Editor’s Note: This is one of an occasional series of dispatches on the crisis in Ukraine as reported by Tetiana Ostapenko, a Ukrainian journalist with ties to Franklin County.

Life is going its usual way.

At the first sight, it seems like nothing has changed. But the fear of war with Russia is still there.

Everyone believes that after Crimea’s annexation, Putin is going to push into other parts of Ukraine and grab more of our territories. Russian aggressors concentrate their main forces near our eastern borders, moving troops and tanks there.

It’s difficult to say which part of the country is now safest.

We are living not far from Transdneistra, a separatist region of Moldova, from which Putin’s troops can also attack.

Russians hate independent Ukraine.

There is an opinion: Russia didn’t overcome the fascism in 1945 and just adopted it.

Some say that Russia has prepared for the war with us for a long time. Even the children say: Russia is a bad country. Everyone is against Russian aggression. Russians make attempts to ruin Ukraine inside, to destabilize situation in the south, in the east.

But it seems pro-Russian meetings become weaker. Even Russian-speaking Ukrainians serve as patriots. In our district in the streets there are a lot of cars with Ukrainian flags.

We are disappointed of our new government. They allowed Russians to annex Crimea and let ousted President Viktor Yanukovych and his surroundings leave Ukraine. Nobody is punished. The investigation is lasting so long and has no results.
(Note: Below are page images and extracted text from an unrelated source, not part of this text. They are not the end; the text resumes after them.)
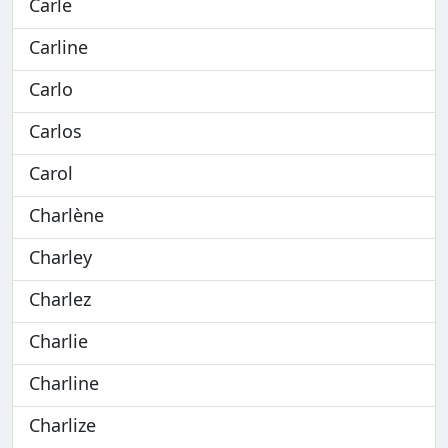
Carle
Carline
Carlo
Carlos
Carol
Charlène
Charley
Charlez
Charlie
Charline
Charlize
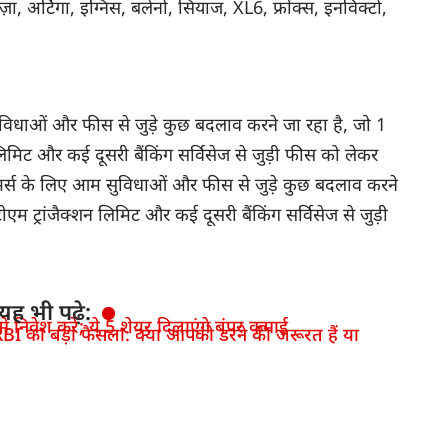
ेज़ा, अर्टिगा, इग्निस, बलेनो, सियाज, XL6, फ्रोंक्स, इनविक्टो,
ुविधाओं और फीस से जुड़े कुछ बदलाव करने जा रहा है, जो 1
शन लिमिट और कई दूसरी बैंकिंग सर्विसेज से जुड़ी फीस को लेकर
्टमर्स के लिए आम सुविधाओं और फीस से जुड़े कुछ बदलाव करने
टीएम ट्रांजैक्शन लिमिट और कई दूसरी बैंकिंग सर्विसेज से जुड़ी
यह भी पढ़े:
 निवेश करें; ये 5 शेयर दिलाएंगे बंपर कमाई
BI का बड़ा फैसला: क्या आपको डरने की जरूरत हैं या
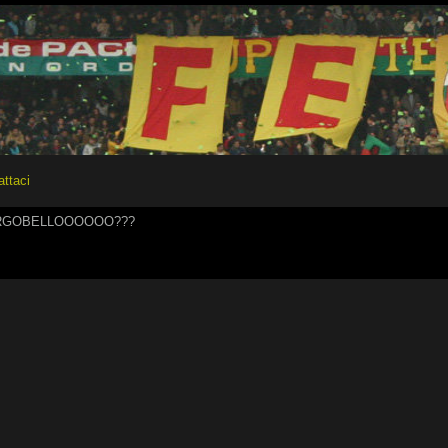
attaci
ORGOBELLOOOOOO???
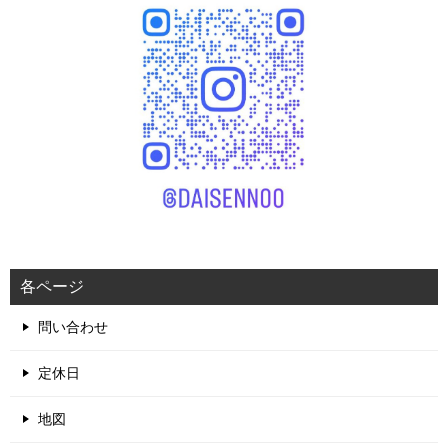
各ページ
問い合わせ
定休日
地図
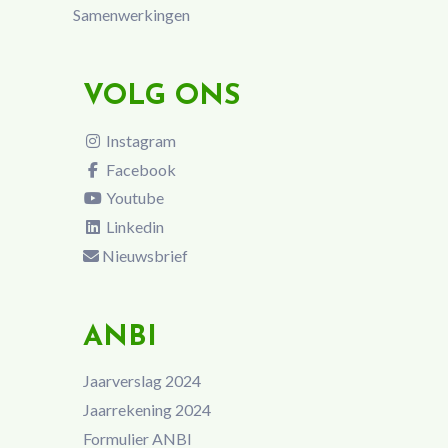
Samenwerkingen
VOLG ONS
Instagram
Facebook
Youtube
Linkedin
Nieuwsbrief
ANBI
Jaarverslag 2024
Jaarrekening 2024
Formulier ANBI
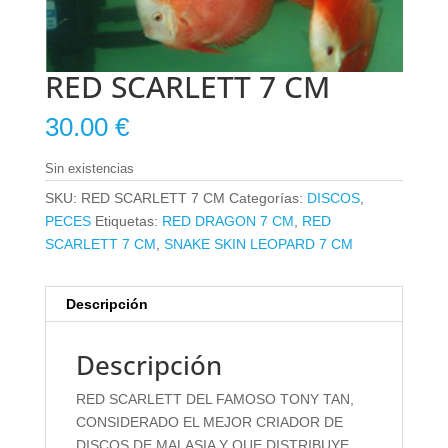
RED SCARLETT 7 CM
30.00
€
Sin existencias
SKU:
RED SCARLETT 7 CM
Categorías:
DISCOS
,
PECES
Etiquetas:
RED DRAGON 7 CM
,
RED
SCARLETT 7 CM
,
SNAKE SKIN LEOPARD 7 CM
Descripción
Descripción
RED SCARLETT DEL FAMOSO TONY TAN,
CONSIDERADO EL MEJOR CRIADOR DE
DISCOS DE MALASIA Y QUE DISTRIBUYE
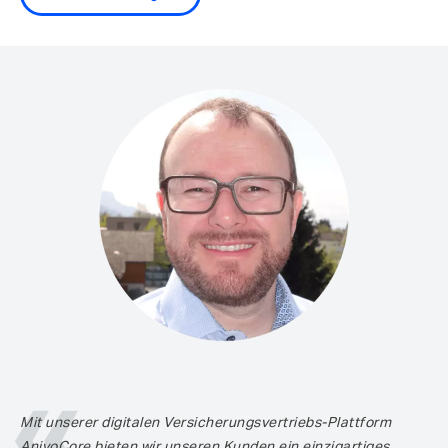
Mit unserer digitalen Versicherungsvertriebs-Plattform
AnivoCore bieten wir unseren Kunden ein einzigartiges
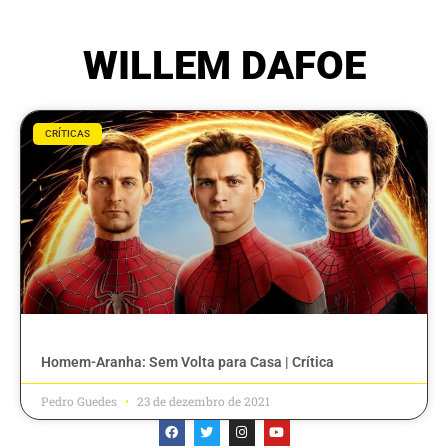
WILLEM DAFOE
CRÍTICAS
Homem-Aranha: Sem Volta para Casa | Crítica
Pedro Guedes
23 de dezembro de 2021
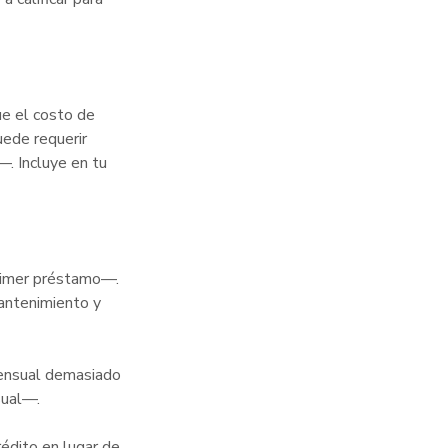
e el costo de
uede requerir
. Incluye en tu
rimer préstamo—.
mantenimiento y
mensual demasiado
sual—.
rédito en lugar de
There is no logic in the situation. There are so many candidates in the presidential election and most of them are strange. People don’t believe them.

Our Prime Minister Arseniy Yatsenyuk says: “You must be patient. Everything is stolen by the former government. That’s why it will not be better today or tomorrow. It will get better just the day after tomorrow.”

Each day our new government says the same, but the people are tired of it. Life is short. Ukrainians want to live, earn enough for living, change the country today, not tomorrow, not lose the faith in a better future. Some say to let the residents of Crimea live through several months and they will start to use slogans like “the glory of Ukraine.”